Les dispositions de l’ordonnance 2005-1027 du 26 août 2005 « relative à la simplification et à l’amélioration des règles budgétaires et comptables applicables aux collectivités territoriales, à leurs groupements et aux établissements publics locaux qui leur sont rattachés »,  sont entrées en vigueur hier.

Peu commenté, son article 5 introduit la possibilité, pour l’assemblée délibérante, de voter des autorisations d’engagement. Il s’agit pourtant d’une mesure budgétaire essentielle. Simplification de la préparation budgétaire annuelle, meilleure prise en compte du projet d’achat, meilleure lisibilité budgétaire, réduction des reports, en seront les principaux effets.

Il est probable que la pratique des inscriptions budgétaires pluriannuelles en section de fonctionnement introduite à l’article L.2311-3 du CGCT, fera enfin « décoller » la technique plus ancienne mais peu pratiquée, en section d’investissement,  des autorisations de programmes/crédits de paiement.

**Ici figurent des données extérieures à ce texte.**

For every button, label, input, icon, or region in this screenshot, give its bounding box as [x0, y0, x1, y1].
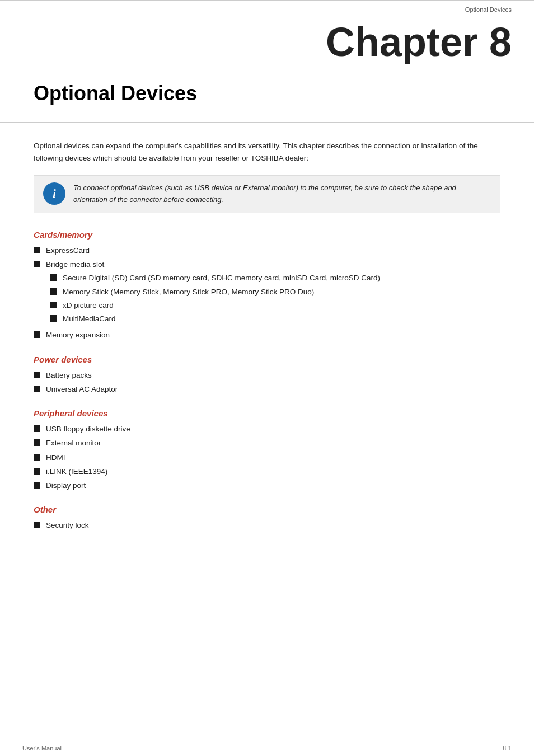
bullet-icon	[34, 247, 40, 253]
footer-left: User's Manual	[22, 745, 62, 752]
power-devices-section: Power devices Battery packs Universal AC…	[34, 355, 500, 396]
bullet-icon	[50, 315, 57, 322]
page-title: Optional Devices	[34, 82, 512, 105]
info-box-text: To connect optional devices (such as USB…	[73, 182, 491, 206]
other-section: Other Security lock	[34, 505, 500, 531]
other-heading: Other	[34, 505, 500, 514]
bullet-icon	[34, 425, 40, 432]
bullet-icon	[34, 439, 40, 446]
list-item-label: External monitor	[46, 438, 101, 449]
bullet-icon	[50, 288, 57, 295]
info-box: i To connect optional devices (such as U…	[34, 175, 500, 213]
list-item-label: Secure Digital (SD) Card (SD memory card…	[63, 273, 380, 284]
list-item-label: USB floppy diskette drive	[46, 424, 130, 435]
bullet-icon	[34, 372, 40, 378]
list-item-label: xD picture card	[63, 300, 114, 311]
list-item: Universal AC Adaptor	[34, 384, 500, 395]
header-chapter-label: Optional Devices	[465, 6, 512, 13]
bullet-icon	[34, 468, 40, 475]
list-item: Display port	[34, 480, 500, 491]
bullet-icon	[50, 274, 57, 281]
cards-memory-heading: Cards/memory	[34, 230, 500, 240]
main-content: Optional devices can expand the computer…	[0, 140, 534, 532]
peripheral-devices-section: Peripheral devices USB floppy diskette d…	[34, 408, 500, 491]
bullet-icon	[34, 261, 40, 267]
list-item: xD picture card	[50, 300, 380, 311]
power-devices-heading: Power devices	[34, 355, 500, 364]
list-item-label: Bridge media slot	[46, 259, 104, 270]
list-item-label: Memory expansion	[46, 330, 110, 341]
power-devices-list: Battery packs Universal AC Adaptor	[34, 370, 500, 396]
chapter-number: Chapter 8	[326, 20, 512, 64]
list-item-label: Universal AC Adaptor	[46, 384, 118, 395]
list-item: Battery packs	[34, 370, 500, 381]
list-item: Memory Stick (Memory Stick, Memory Stick…	[50, 287, 380, 298]
bridge-media-sublist: Secure Digital (SD) Card (SD memory card…	[34, 273, 380, 327]
list-item-label: ExpressCard	[46, 245, 90, 256]
bullet-icon	[34, 454, 40, 461]
info-icon-text: i	[53, 187, 56, 200]
list-item: i.LINK (IEEE1394)	[34, 466, 500, 477]
list-item: Security lock	[34, 520, 500, 531]
list-item: Memory expansion	[34, 330, 500, 341]
chapter-number-section: Chapter 8	[0, 13, 534, 82]
list-item-label: MultiMediaCard	[63, 313, 116, 325]
list-item-label: HDMI	[46, 452, 65, 463]
page-footer: User's Manual 8-1	[0, 740, 534, 756]
page-container: Optional Devices Chapter 8 Optional Devi…	[0, 0, 534, 756]
list-item: USB floppy diskette drive	[34, 424, 500, 435]
list-item: External monitor	[34, 438, 500, 449]
footer-right: 8-1	[503, 745, 512, 752]
page-header: Optional Devices	[0, 0, 534, 13]
list-item-label: i.LINK (IEEE1394)	[46, 466, 107, 477]
list-item-label: Memory Stick (Memory Stick, Memory Stick…	[63, 287, 314, 298]
list-item: Secure Digital (SD) Card (SD memory card…	[50, 273, 380, 284]
other-list: Security lock	[34, 520, 500, 531]
peripheral-devices-list: USB floppy diskette drive External monit…	[34, 424, 500, 491]
bullet-icon	[34, 482, 40, 489]
list-item: ExpressCard	[34, 245, 500, 256]
page-title-section: Optional Devices	[0, 82, 534, 123]
bullet-icon	[34, 522, 40, 528]
list-item-label: Battery packs	[46, 370, 92, 381]
bullet-icon	[34, 386, 40, 392]
list-item: HDMI	[34, 452, 500, 463]
bullet-icon	[50, 302, 57, 308]
peripheral-devices-heading: Peripheral devices	[34, 408, 500, 418]
list-item: MultiMediaCard	[50, 313, 380, 325]
info-icon: i	[43, 182, 65, 205]
list-item-label: Security lock	[46, 520, 89, 531]
cards-memory-list: ExpressCard Bridge media slot Secure Dig…	[34, 245, 500, 341]
list-item-label: Display port	[46, 480, 86, 491]
list-item: Bridge media slot Secure Digital (SD) Ca…	[34, 259, 500, 327]
bullet-icon	[34, 331, 40, 338]
cards-memory-section: Cards/memory ExpressCard Bridge media sl…	[34, 230, 500, 341]
intro-text: Optional devices can expand the computer…	[34, 140, 500, 164]
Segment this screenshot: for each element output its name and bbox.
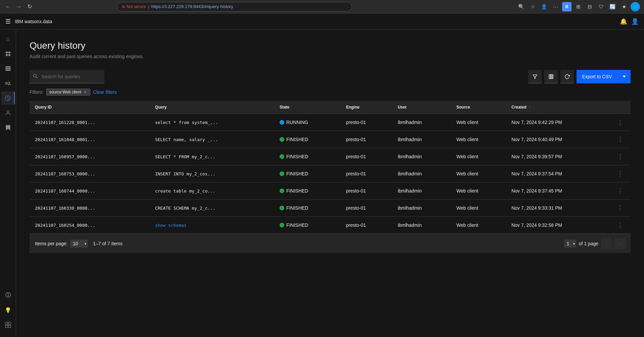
state-finished-icon: ✔ — [280, 188, 284, 193]
filter-tag-source[interactable]: source:Web client ✕ — [46, 89, 90, 95]
search-input[interactable] — [30, 70, 104, 83]
hamburger-menu[interactable]: ☰ — [5, 18, 11, 25]
page-select[interactable]: 1 — [564, 240, 576, 248]
col-header-engine[interactable]: Engine — [341, 101, 392, 114]
table-row: 20241107_160753_0000... INSERT INTO my_2… — [30, 165, 631, 182]
bookmark-star-button[interactable]: ☆ — [528, 2, 537, 11]
notification-bell-icon[interactable]: 🔔 — [620, 18, 627, 25]
row-actions-menu[interactable]: ⋮ — [615, 153, 625, 161]
svg-rect-0 — [6, 51, 8, 53]
browser-icon-grid[interactable]: ⊟ — [585, 2, 594, 11]
state-finished-icon: ✔ — [280, 206, 284, 210]
browser-icon-star2[interactable]: ★ — [619, 2, 629, 11]
source-cell: Web client — [451, 114, 506, 131]
col-header-state[interactable]: State — [274, 101, 341, 114]
browser-icon-b[interactable]: B — [562, 2, 572, 11]
table-header: Query ID Query State Engine User — [30, 101, 631, 114]
row-actions-menu[interactable]: ⋮ — [615, 135, 625, 143]
state-label: FINISHED — [286, 222, 308, 228]
address-bar[interactable]: ✕ Not secure | https://3.227.229.178:944… — [117, 2, 352, 11]
query-text: CREATE SCHEMA my_2_c... — [155, 206, 215, 211]
filters-row: Filters: source:Web client ✕ Clear filte… — [30, 89, 631, 95]
forward-button[interactable]: → — [15, 3, 23, 11]
created-cell: Nov 7, 2024 9:40:49 PM — [506, 131, 610, 148]
user-cell: ibmlhadmin — [392, 114, 451, 131]
browser-icon-shield[interactable]: 🛡 — [596, 2, 606, 11]
export-dropdown-button[interactable] — [617, 70, 631, 83]
svg-rect-10 — [8, 322, 11, 325]
profile-button[interactable]: 👤 — [539, 2, 549, 11]
table-row: 20241107_160254_0000... show schemas ✔ F… — [30, 217, 631, 234]
col-header-query[interactable]: Query — [150, 101, 274, 114]
per-page-select[interactable]: 10 25 50 100 — [70, 240, 88, 248]
col-header-created[interactable]: Created — [506, 101, 610, 114]
svg-rect-17 — [551, 75, 552, 79]
table-body: 20241107_161228_0001... select * from sy… — [30, 114, 631, 234]
state-badge: ✔ FINISHED — [280, 188, 335, 194]
extensions-button[interactable]: ⋯ — [551, 2, 560, 11]
created-cell: Nov 7, 2024 9:37:54 PM — [506, 165, 610, 182]
export-csv-button[interactable]: Export to CSV — [577, 70, 617, 83]
engine-cell: presto-01 — [341, 165, 392, 182]
sidebar-item-info[interactable]: ⓘ — [1, 289, 15, 302]
user-avatar-icon[interactable]: 👤 — [631, 18, 639, 25]
sidebar-item-data[interactable] — [1, 47, 15, 60]
source-cell: Web client — [451, 217, 506, 234]
back-button[interactable]: ← — [4, 3, 12, 11]
clear-filters-button[interactable]: Clear filters — [93, 89, 117, 95]
table-row: 20241107_161048_0001... SELECT name, sal… — [30, 131, 631, 148]
user-cell: ibmlhadmin — [392, 131, 451, 148]
app-container: ⌂ SQL ⓘ 💡 Query history Audit current an… — [0, 30, 644, 337]
query-text: create table my_2_co... — [155, 188, 215, 194]
user-cell: ibmlhadmin — [392, 182, 451, 200]
pagination-right: 1 ▾ of 1 page ‹ › — [564, 238, 625, 249]
pagination-bar: Items per page: 10 25 50 100 ▾ 1–7 of 7 … — [30, 234, 631, 253]
browser-icon-update[interactable]: 🔄 — [608, 2, 617, 11]
browser-icon-bars[interactable]: ⊞ — [574, 2, 583, 11]
next-page-button[interactable]: › — [614, 238, 625, 249]
user-cell: ibmlhadmin — [392, 148, 451, 165]
browser-chrome: ← → ↻ ✕ Not secure | https://3.227.229.1… — [0, 0, 644, 13]
row-actions-menu[interactable]: ⋮ — [615, 204, 625, 212]
engine-cell: presto-01 — [341, 200, 392, 217]
browser-icon-globe[interactable]: 🌐 — [631, 2, 640, 11]
col-header-user[interactable]: User — [392, 101, 451, 114]
query-text-link[interactable]: show schemas — [155, 223, 187, 228]
sidebar-item-integrations[interactable] — [1, 318, 15, 332]
row-actions-menu[interactable]: ⋮ — [615, 187, 625, 195]
state-finished-icon: ✔ — [280, 171, 284, 176]
col-header-source[interactable]: Source — [451, 101, 506, 114]
state-finished-icon: ✔ — [280, 223, 284, 227]
per-page-wrapper: 10 25 50 100 ▾ — [70, 240, 88, 248]
refresh-icon-button[interactable] — [560, 70, 574, 83]
sidebar-item-home[interactable]: ⌂ — [1, 32, 15, 46]
columns-icon-button[interactable] — [544, 70, 558, 83]
source-cell: Web client — [451, 182, 506, 200]
prev-page-button[interactable]: ‹ — [601, 238, 612, 249]
svg-rect-9 — [5, 322, 8, 325]
query-text: SELECT name, salary _... — [155, 137, 218, 142]
svg-marker-15 — [533, 75, 537, 78]
sidebar-item-infrastructure[interactable] — [1, 62, 15, 75]
svg-rect-12 — [8, 325, 11, 328]
col-header-query-id[interactable]: Query ID — [30, 101, 150, 114]
sidebar-item-query-history[interactable] — [1, 91, 15, 105]
toolbar: Export to CSV — [30, 70, 631, 83]
browser-search-button[interactable]: 🔍 — [516, 2, 526, 11]
sidebar-item-tips[interactable]: 💡 — [1, 303, 15, 317]
filter-icon-button[interactable] — [528, 70, 542, 83]
reload-button[interactable]: ↻ — [26, 3, 34, 11]
svg-point-8 — [7, 111, 9, 113]
state-label: FINISHED — [286, 154, 308, 159]
sidebar-item-bookmark[interactable] — [1, 121, 15, 134]
row-actions-menu[interactable]: ⋮ — [615, 118, 625, 126]
table-row: 20241107_161228_0001... select * from sy… — [30, 114, 631, 131]
filter-tag-close-icon[interactable]: ✕ — [83, 90, 87, 94]
state-running-icon — [280, 120, 284, 125]
row-actions-menu[interactable]: ⋮ — [615, 170, 625, 178]
page-of-label: of 1 page — [579, 241, 598, 246]
sidebar-item-sql[interactable]: SQL — [1, 77, 15, 90]
query-id-cell: 20241107_160744_0000... — [35, 188, 95, 194]
sidebar-item-access[interactable] — [1, 106, 15, 120]
row-actions-menu[interactable]: ⋮ — [615, 221, 625, 229]
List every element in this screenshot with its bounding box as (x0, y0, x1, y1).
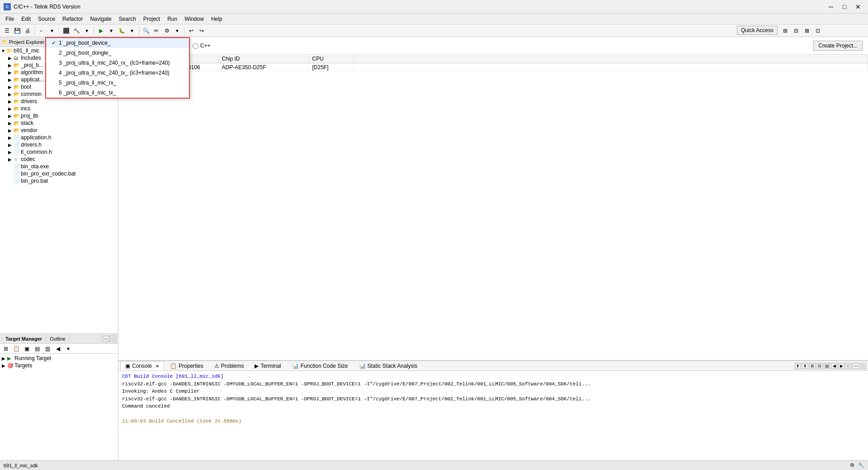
toolbar-arrow[interactable]: ▾ (172, 26, 182, 36)
toolbar-layout-3[interactable]: ⊠ (802, 26, 812, 36)
toolbar-more[interactable]: ⚙ (162, 26, 172, 36)
tab-properties[interactable]: 📋 Properties (165, 361, 208, 370)
app-icon: C (4, 3, 11, 10)
menu-source[interactable]: Source (34, 14, 59, 24)
toolbar-btn-3[interactable]: 🖨 (23, 26, 33, 36)
create-project-button[interactable]: Create Project... (813, 41, 863, 51)
menu-file[interactable]: File (2, 14, 18, 24)
toolbar-build-arrow[interactable]: ▾ (82, 26, 92, 36)
tab-console[interactable]: ▣ Console ✕ (120, 361, 164, 370)
status-icon-1: ⚙ (850, 462, 854, 468)
bottom-tb-7[interactable]: ▶ (838, 363, 844, 369)
tree-bin-ota[interactable]: 📄 bin_ota.exe (0, 163, 118, 170)
tree-stack[interactable]: ▶ 📂 stack (0, 119, 118, 127)
tree-incs[interactable]: ▶ 📂 incs (0, 105, 118, 112)
tab-static-stack[interactable]: 📊 Static Stack Analysis (354, 361, 423, 370)
dropdown-item-6[interactable]: 6 _proj_ultra_ll_mic_tx_ (46, 88, 189, 98)
menu-run[interactable]: Run (164, 14, 181, 24)
dropdown-item-5[interactable]: 5 _proj_ultra_ll_mic_rx_ (46, 78, 189, 88)
menu-edit[interactable]: Edit (18, 14, 34, 24)
target-tb-7[interactable]: ▾ (63, 344, 73, 354)
status-icon-2: 🔧 (858, 462, 864, 468)
toolbar-redo[interactable]: ↪ (197, 26, 207, 36)
table-row[interactable]: ADP-AE350-D25F-EAGLE-0106 ADP-AE350-D25F… (118, 63, 868, 72)
tree-drivers[interactable]: ▶ 📂 drivers (0, 98, 118, 105)
toolbar-debug[interactable]: 🐛 (117, 26, 127, 36)
dropdown-item-2[interactable]: 2 _proj_boot_dongle_ (46, 48, 189, 58)
dropdown-item-3[interactable]: 3 _proj_ultra_ll_mic_240_rx_ (lc3+frame=… (46, 58, 189, 68)
close-button[interactable]: ✕ (852, 2, 864, 12)
toolbar-run[interactable]: ▶ (96, 26, 106, 36)
toolbar-layout-4[interactable]: ⊡ (813, 26, 823, 36)
tree-bin-pro[interactable]: 📄 bin_pro.bat (0, 177, 118, 185)
menu-navigate[interactable]: Navigate (86, 14, 115, 24)
menu-refactor[interactable]: Refactor (59, 14, 86, 24)
project-creator: Project Language C C++ Create Project... (118, 37, 868, 361)
file-icon-codec: ≋ (14, 157, 21, 162)
toolbar-btn-2[interactable]: 💾 (12, 26, 22, 36)
toolbar-layout-1[interactable]: ⊞ (780, 26, 790, 36)
target-tb-4[interactable]: ▤ (32, 344, 42, 354)
bottom-tb-4[interactable]: ⊟ (816, 363, 823, 369)
project-table-body: ADP-AE350-D25F-EAGLE-0106 ADP-AE350-D25F… (118, 63, 868, 72)
console-line-1: riscv32-elf-gcc -DANDES_INTRINSIC -DMYUD… (122, 380, 864, 388)
tree-application-h[interactable]: ▶ 📄 application.h (0, 134, 118, 141)
menu-project[interactable]: Project (140, 14, 164, 24)
tab-function-code-size[interactable]: 📊 Function Code Size (287, 361, 353, 370)
toolbar-ref[interactable]: ✏ (151, 26, 161, 36)
quick-access-button[interactable]: Quick Access (737, 26, 778, 35)
target-tb-5[interactable]: ▥ (42, 344, 52, 354)
tree-drivers-h[interactable]: ▶ 📄 drivers.h (0, 141, 118, 148)
tree-vendor[interactable]: ▶ 📂 vendor (0, 127, 118, 134)
tab-outline[interactable]: Outline (46, 335, 70, 342)
tab-problems[interactable]: ⚠ Problems (209, 361, 249, 370)
toolbar-undo[interactable]: ↩ (186, 26, 196, 36)
menu-help[interactable]: Help (208, 14, 226, 24)
target-tb-2[interactable]: 📋 (11, 344, 21, 354)
bottom-tb-2[interactable]: ⬇ (802, 363, 808, 369)
toolbar-layout-2[interactable]: ⊟ (791, 26, 801, 36)
tab-target-manager[interactable]: Target Manager (2, 335, 46, 342)
bottom-minimize[interactable]: ─ (853, 363, 859, 369)
toolbar-build[interactable]: 🔨 (71, 26, 81, 36)
minimize-button[interactable]: ─ (825, 2, 837, 12)
radio-cpp[interactable] (193, 43, 198, 49)
bottom-tb-5[interactable]: ▤ (824, 363, 830, 369)
toolbar-debug-arrow[interactable]: ▾ (127, 26, 137, 36)
toolbar-group-3: ⬛ 🔨 ▾ (61, 26, 92, 36)
menu-search[interactable]: Search (115, 14, 140, 24)
folder-icon-9: 📂 (14, 113, 21, 119)
toolbar-fwd[interactable]: ▾ (47, 26, 57, 36)
target-tb-1[interactable]: ⊞ (1, 344, 11, 354)
toolbar-btn-1[interactable]: ☰ (2, 26, 12, 36)
tree-tl-common-h[interactable]: ▶ 📄 tl_common.h (0, 148, 118, 156)
radio-cpp-group[interactable]: C++ (193, 43, 211, 49)
label-includes: Includes (21, 55, 41, 61)
toolbar-stop[interactable]: ⬛ (61, 26, 71, 36)
dropdown-item-4[interactable]: 4 _proj_ultra_ll_mic_240_tx_ (lc3+frame=… (46, 68, 189, 78)
dropdown-item-1[interactable]: ✓ 1 _proj_boot_device_ (46, 38, 189, 48)
tab-terminal[interactable]: ▶ Terminal (250, 361, 286, 370)
toolbar-search[interactable]: 🔍 (141, 26, 151, 36)
tree-codec[interactable]: ▶ ≋ codec (0, 156, 118, 163)
target-tb-6[interactable]: ◀ (53, 344, 63, 354)
bottom-tb-3[interactable]: ⊞ (809, 363, 816, 369)
toolbar-back[interactable]: ← (37, 26, 47, 36)
bottom-maximize[interactable]: □ (860, 363, 866, 369)
target-tb-3[interactable]: ▣ (22, 344, 32, 354)
tree-bin-pro-ext[interactable]: 📄 bin_pro_ext_codec.bat (0, 170, 118, 177)
target-maximize[interactable]: □ (110, 336, 116, 342)
toolbar-run-arrow[interactable]: ▾ (106, 26, 116, 36)
tree-targets[interactable]: ▶ 🎯 Targets (1, 362, 117, 369)
label-vendor: vendor (21, 127, 38, 133)
tree-proj-lib[interactable]: ▶ 📂 proj_lib (0, 112, 118, 119)
terminal-label: Terminal (260, 363, 281, 369)
tree-running-target[interactable]: ▶ ▶ Running Target (1, 355, 117, 362)
target-minimize[interactable]: ─ (103, 336, 109, 342)
maximize-button[interactable]: □ (838, 2, 851, 12)
bottom-tb-8[interactable]: □ (845, 363, 852, 369)
target-panel: Target Manager Outline ─ □ ⊞ 📋 ▣ ▤ ▥ ◀ ▾ (0, 333, 118, 460)
bottom-tb-6[interactable]: ◀ (831, 363, 837, 369)
menu-window[interactable]: Window (181, 14, 208, 24)
bottom-tb-1[interactable]: ⬆ (795, 363, 801, 369)
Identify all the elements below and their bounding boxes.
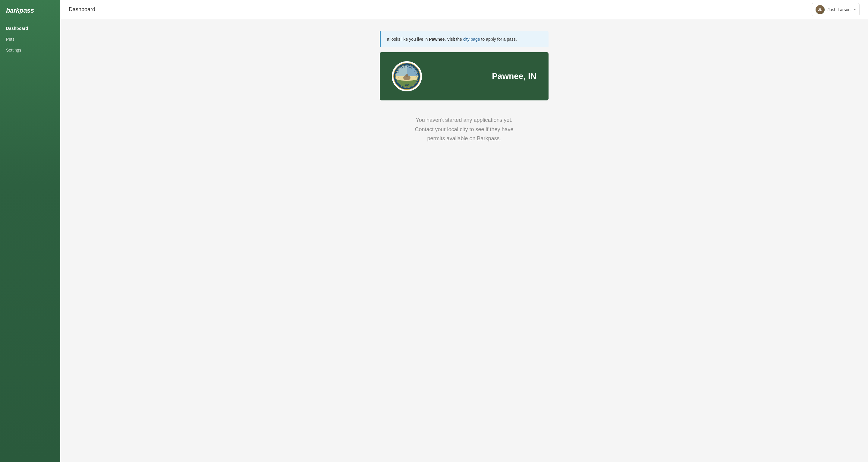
info-banner: It looks like you live in Pawnee. Visit … <box>380 31 549 47</box>
empty-state-line3: permits available on Barkpass. <box>380 134 549 143</box>
chevron-down-icon: ▾ <box>854 8 856 11</box>
city-name-display: Pawnee, IN <box>434 71 536 81</box>
sidebar-item-settings[interactable]: Settings <box>0 45 60 56</box>
seal-svg: CITY OF PAWNEE INDIANA ★ ★ 1817 <box>393 63 421 90</box>
empty-state: You haven't started any applications yet… <box>380 113 549 146</box>
banner-city-name: Pawnee <box>429 37 444 41</box>
empty-state-line1: You haven't started any applications yet… <box>380 115 549 125</box>
content-area: It looks like you live in Pawnee. Visit … <box>60 19 868 462</box>
app-logo[interactable]: barkpass <box>0 0 60 23</box>
svg-point-4 <box>405 74 408 77</box>
top-header: Dashboard JL Josh Larson ▾ <box>60 0 868 19</box>
city-card[interactable]: CITY OF PAWNEE INDIANA ★ ★ 1817 Pawnee, … <box>380 52 549 100</box>
empty-state-line2: Contact your local city to see if they h… <box>380 125 549 134</box>
sidebar: barkpass Dashboard Pets Settings <box>0 0 60 462</box>
sidebar-nav: Dashboard Pets Settings <box>0 23 60 56</box>
main-area: Dashboard JL Josh Larson ▾ It looks like… <box>60 0 868 462</box>
avatar: JL <box>815 5 825 14</box>
avatar-image: JL <box>815 5 825 14</box>
city-seal: CITY OF PAWNEE INDIANA ★ ★ 1817 <box>392 61 422 91</box>
banner-suffix: to apply for a pass. <box>480 37 517 41</box>
sidebar-item-dashboard[interactable]: Dashboard <box>0 23 60 34</box>
user-menu[interactable]: JL Josh Larson ▾ <box>812 3 860 16</box>
content-inner: It looks like you live in Pawnee. Visit … <box>380 31 549 146</box>
sidebar-item-pets[interactable]: Pets <box>0 34 60 45</box>
page-title: Dashboard <box>69 6 95 13</box>
user-name: Josh Larson <box>828 7 850 12</box>
banner-middle: . Visit the <box>444 37 463 41</box>
city-page-link[interactable]: city page <box>463 37 480 41</box>
banner-prefix: It looks like you live in <box>387 37 429 41</box>
svg-text:1817: 1817 <box>405 84 409 86</box>
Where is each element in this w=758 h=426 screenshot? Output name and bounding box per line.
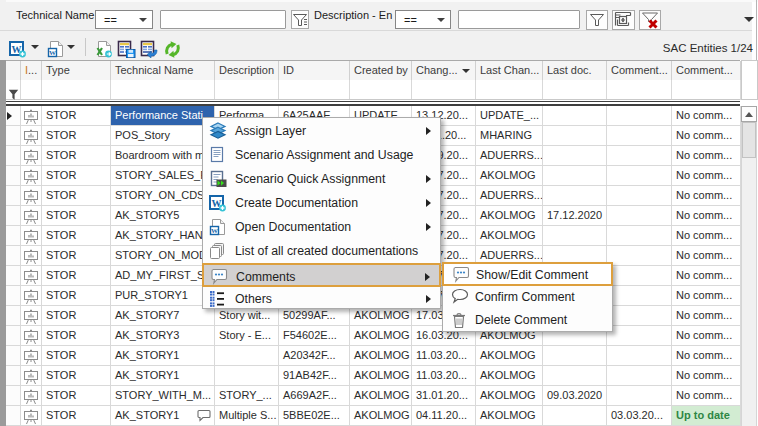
svg-text:W: W (211, 227, 218, 235)
svg-text:W: W (49, 49, 56, 57)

De plus,  la présentation budgétaire ne sera plus un frein à l’organisation des achats.  Les acheteurs publics se voyaient en effet très souvent contraints, par exemple dans l’organisation de leurs marchés « à bons de commandes », par des règles purement budgétaires et comptables, au nom de l’annualité budgétaire. Enfin la pluri annualité des achats sera mieux affichée et sans doute mieux comprise.

Organiser ses achats sur des durées plus longues est une source bien comprise de rationalisation et d’économies. Le droit budgétaire se met au diapason de cette pratique.